2021年に読んだ本+漫画を振り返っておきたくて!
新刊かどうかは関係なく単にわたしが読んだもの(の一部)です。再読を含みます。
ストーリーがあるものについてはネタバレはしないよ。本の公式のあらすじでわかるレベルのことしか書いてないのでご安心ください。
エッセイその他
ぼくはイエローでホワイトで、ちょっとブルー/ブレイディみかこ
ブレイディみかこさんの著作を初めて読んだ。
とかく「分断」という言葉が頭をよぎることの多かった年に読めてよかったなと思う本。
「共感」の取り扱いがものすごく下手くそな私は、この本で出会ったempathyという単語にちょっと救われた気がする。
日本の中でいう共感って、いつのまにか同調圧力にすり替わっていることが多い気がして。
そうではなく、あなたと私は違うけど、あなたの気持ちや立場を想像することはできる。

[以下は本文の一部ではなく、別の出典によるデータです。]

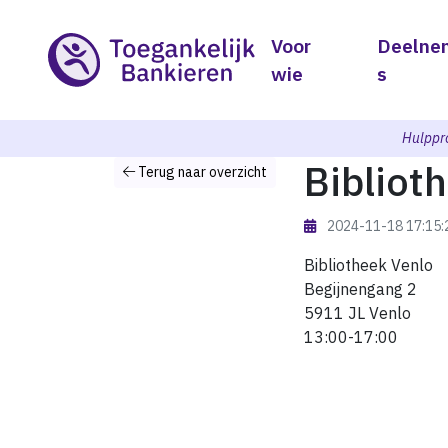
Voor
Deelne
wie
s
Hulppr
Bibliot
Terug naar overzicht
2024-11-18 17:15
Bibliotheek Venlo
Begijnengang 2
5911 JL Venlo
13:00-17:00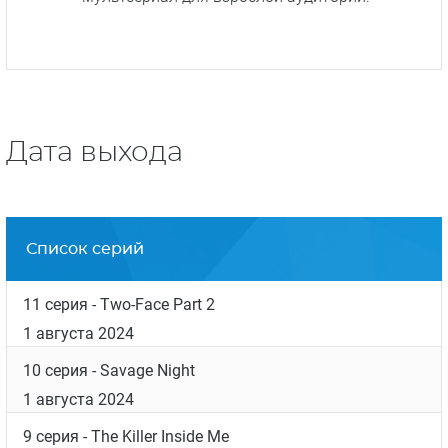
Дата выхода
Список серий
11 серия
- Two-Face Part 2
1 августа 2024
10 серия
- Savage Night
1 августа 2024
9 серия
- The Killer Inside Me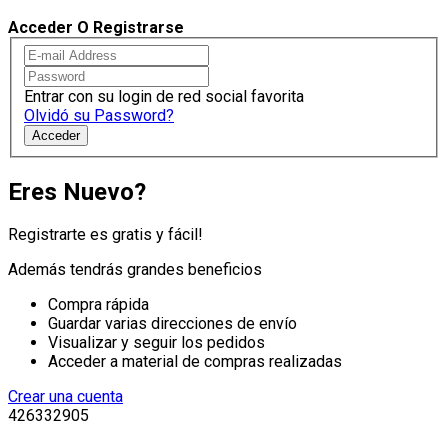
Acceder O Registrarse
Entrar con su login de red social favorita
Olvidó su Password?
Acceder
Eres Nuevo?
Registrarte es gratis y fácil!
Además tendrás grandes beneficios
Compra rápida
Guardar varias direcciones de envío
Visualizar y seguir los pedidos
Acceder a material de compras realizadas
Crear una cuenta
426332905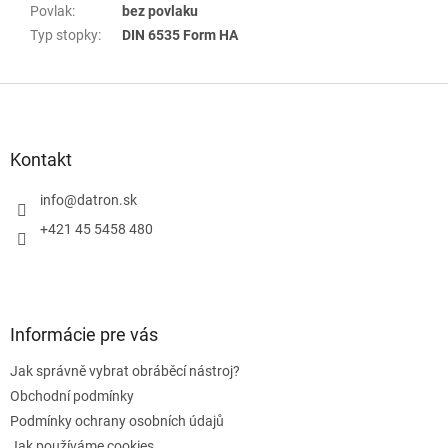
Povlak
:
bez povlaku
Typ stopky
:
DIN 6535 Form HA
Z
á
p
a
Kontakt
t
í
info
@
datron.sk
+421 45 5458 480
Informácie pre vás
Jak správně vybrat obráběcí nástroj?
Obchodní podmínky
Podmínky ochrany osobních údajů
Jak používáme cookies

想像力がいかに大切か…という内容を受け取った気持ちになってホッとした。
今年の9月には2も出たのでそちらも読了。
一度きりの大泉の話/萩尾望都
とんでもないものを読んでしまったな…と読了後うめいた本。こんなの読んでしまったらもうなんにも言えなくなる。
なにかに深く傷ついたときに、それをどう乗り越えたり、はたまた乗り越えなかったりするかは、全てがその人自身にかかっているのであり、
言ってしまえばそれこそが究極の自由なのかもしれない、と思う。
傷ついたことに「わたしは傷ついた」と表明するのは魂の自由さの象徴なのかもしれません。

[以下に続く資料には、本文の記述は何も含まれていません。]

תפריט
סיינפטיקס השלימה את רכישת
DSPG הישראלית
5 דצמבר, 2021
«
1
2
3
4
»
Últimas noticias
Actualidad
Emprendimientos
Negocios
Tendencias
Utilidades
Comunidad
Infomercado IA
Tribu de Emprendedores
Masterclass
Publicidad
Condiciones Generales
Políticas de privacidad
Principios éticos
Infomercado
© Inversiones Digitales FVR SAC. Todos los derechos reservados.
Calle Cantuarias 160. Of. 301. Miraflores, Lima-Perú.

この本を萩尾望都先生が書かれるきっかけになった(と書くと正確ではないけど、大泉サロンをとりまくムーブメントのきっかけではあるので)「少年の名はジルベール」をなぜか私は刊行当初に読んでいたので、
余計に衝撃が大きかったです。
萩尾先生のようなレジェンドに「共感する」という言葉を使うのがおこがましすぎるし、さっき書いたとおりそもそも共感とは?となってしまうんだけど(しつこい)、
それでも「おっしゃりたいことがわかりすぎます」と思いながら読んでいました。
すぐに読みたくてついKindleで買ったんだけどたぶんそのうち紙の本で買い直します。
萩尾先生が、ただ創作だけに集中していられる環境がどうか叶いますように。
女子をこじらせて/雨宮まみ
存在はずっと前から知っていたけど著作を読んだことのなかった雨宮まみさんの本をKindle Unlimitedきっかけで初めて読んだ。どうしようもなくひりひりした……。
これもまた、例えば10年違うとそんなに目に映る世界が違うのかと、絶望まじりにくらくらする思いがする一冊でもあった。
生きることをどこまでも深く深く、ペン先が紙を突き破るような勢いで書き綴られる雨宮さんの文章。
この生命力に溢れた素晴らしい文章を書く人が、もうこの世にはいないのかと思うと、どうしても寂しくて、もっとこの人の書く文章を読みたかったな、という気持ちで涙が出てしまう。
エネルギーが必要なので立て続けには読めなくて、「女の子よ銃を取れ」は途中で止まっています。また今度読もう。
吉本ばななが友だちの悩みについてこたえる
タイトルどおりそのまんまの本!帯に、
「厳しすぎ!」という人と、「大好き!役立ちました!」という人がはっきり分かれた珍しい本です。
とある通り、本当に受け取る人によるだろうなと感じる一冊。
わたしは後者なんですが、そもそも最初の悩みへのお答えの始まり方からして、一切の手加減がない…!
Q.仲がいい友だちに素敵な恋人ができたり、結婚をしたり、子どもを産んだり、好きな仕事をしていたり、イキイキとしている姿を心から祝えないときがあります。大切な友だちのことを妬んでしまうときは本当に苦しく、罪悪感も感じます。こんなとき、何か対処法はありますか?
A.妬んだ段階でそもそもが仲がいい友だちじゃないのではないでしょうか、本当にこれに尽きると思います。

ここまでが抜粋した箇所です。